Published April 8, 2013
This year's $110,000 grant brings the total awarded to $790,000.
Primarily, the grant helps fund laboratory-based and clinical research exploring vision processes and disease.
For example, a study led by Jack M. Sullivan, MD, PhD, clinical associate professor, is seeking novel approaches to gene therapies to correct retinitis pigmentosa, a progressive, hereditary blinding disorder.
Sangita P. Patel, MD, PhD, research assistant professor, is leading research on molecular mechanisms that regulate hydration of the cornea, a process important to maintain a healthy, transparent covering over the eye.

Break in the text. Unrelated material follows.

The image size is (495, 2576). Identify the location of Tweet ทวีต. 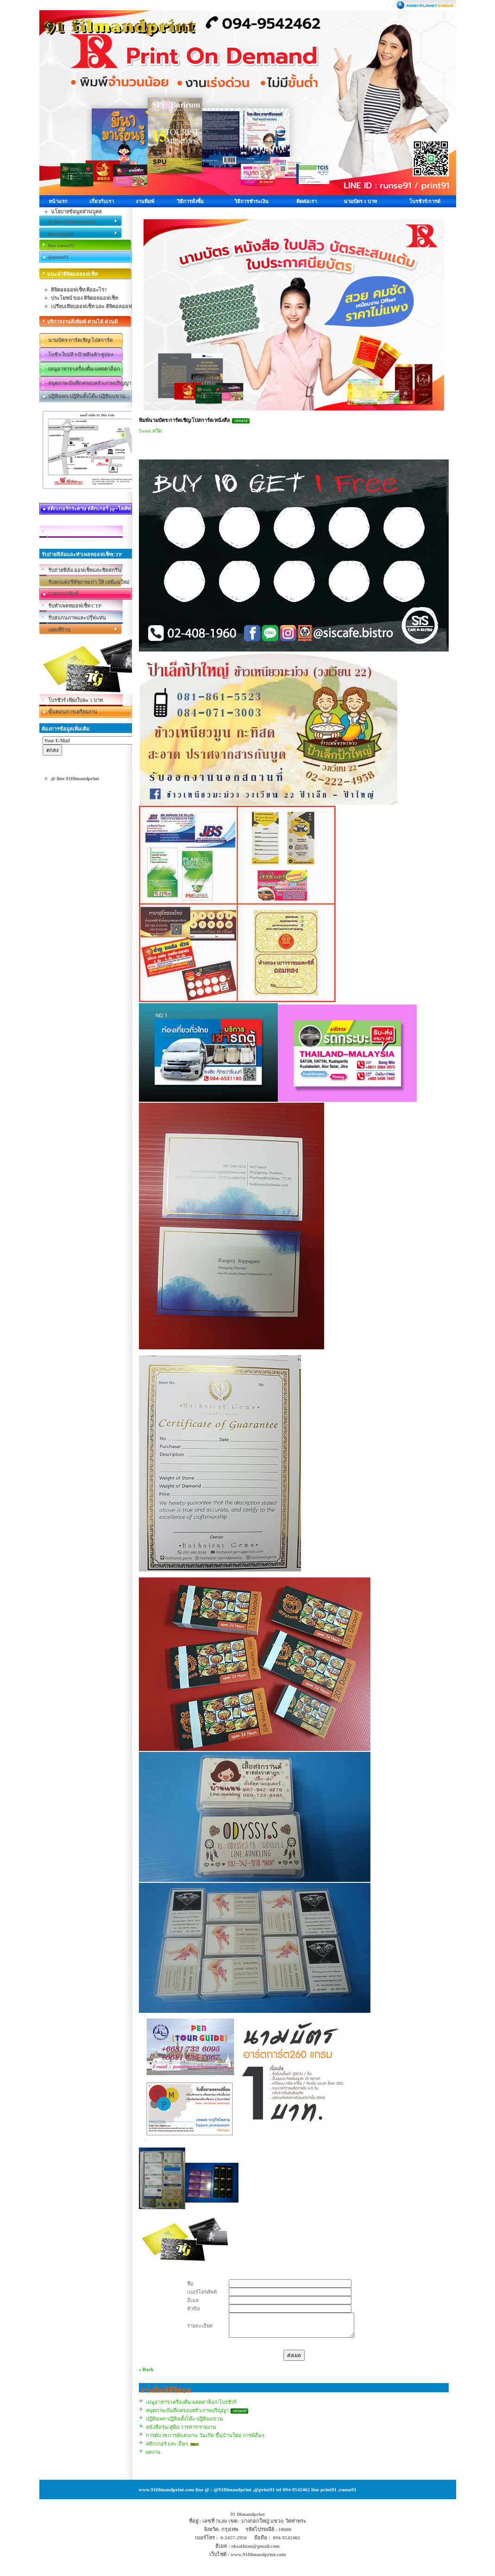
(150, 431).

Her lab is investigating the transport of water across the corneal endothelium, the innermost layer of the cornea, isolating the contributions and regulation of various ionic currents.
This research could lead to the first non-surgical treatment for edema of the cornea, a condition that can cause vision loss.

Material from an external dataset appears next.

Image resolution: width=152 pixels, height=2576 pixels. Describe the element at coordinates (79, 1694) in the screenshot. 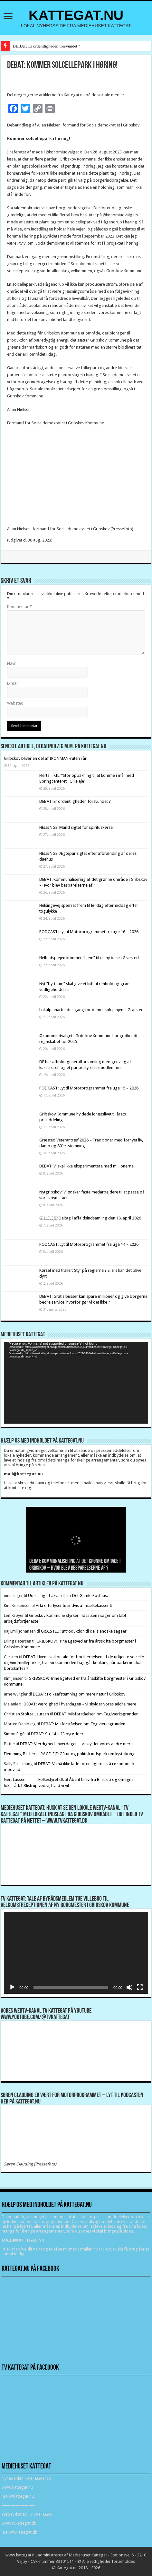

I see `DEBAT: Folkeafstemning om mere natur i Gribskov` at that location.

The 2013 grant also will support extensions of 2012 projects, which resulted in 11 published papers and encompassed three major areas of study, described below.
In 2012, UB researchers produced the first three-dimensional, X-ray structure of the interphotoreceptor retinoid-binding protein (IRBP), shedding light on its function in the vision cycle, health and disease.
The protein, secreted by light-detecting photoreceptors on the retina, shuttles vitamin A-related and other lipid-soluble molecules between the neural retina and the retinal pigment epithelium.
Researchers believe that mutations in the protein's chemical binding site―definitively established for the first time by the X-ray structure―can disrupt the protein’s transport function.
This disruption may cause a recessive form of retinitis pigmentosa, a group of hereditary diseases that results in severe vision loss.
Using genetically modified mice, UB researchers studied Onecut 1, a transcription factor or protein that helps control the expression of genes in the retina.
Their experiments showed that Onecut 1 plays a crucial role in the formation of horizontal cells, laterally interconnected neurons in the retina that allow eyes to adjust to different light conditions, among other functions.
The research also revealed previously unknown and unexpected roles for Onecut 1: it helps preserve retinal integrity as well as the survival of photoreceptor cells.
Another area of research may lead to a new therapy for Smith-Lemli-Opitz syndrome (SLOS), a hereditary disorder of cholesterol metabolism that leads to cholesterol deficiency and also, in part, to retinal dysfunction and degeneration.
The syndrome is marked by the abnormal accumulation of 7-dehydrocholesterol (7DHC), an immediate chemical precursor of cholesterol.
Using in vivo models, UB researchers found that oxidized forms of 7DHC, which are degradation products of the sterol, may cause degeneration of the retina. The researchers believe that blocking oxysterol formation with antioxidants may provide a better therapy for SLOS, when combined with conventional cholesterol supplementation therapy.
In addition to research, the grant will continue to support the department’s Distinguished Lectures in Vision Science series, which brings some of the world’s most prominent vision scientists to UB to discuss their research.
A portion of the funds also will allow department clinicians and scientists to travel to biomedical conferences to present research results.
“I’m extremely excited about the research coming out of the department and the Vision Research Center housed at the Buffalo VA Medical Center, and I’m very proud of our faculty who are generating these discoveries,” says Steven J. Fliesler, PhD, Meyer H. Riwchun Endowed Chair Professor and a research health scientist at the Buffalo VA.
“I look forward to the day when these research results will be translated into clinical therapies and cures that will improve or restore vision for those with visual disabilities, and prevent vision loss for those who otherwise might suffer from progressive blinding disorders.”
As in previous years, James D. Reynolds, MD, professor and chair of the department, is the grant’s principal investigator. As the department's vice chair and director of research, Fliesler will help coordinate investigations that faculty conduct under the grant.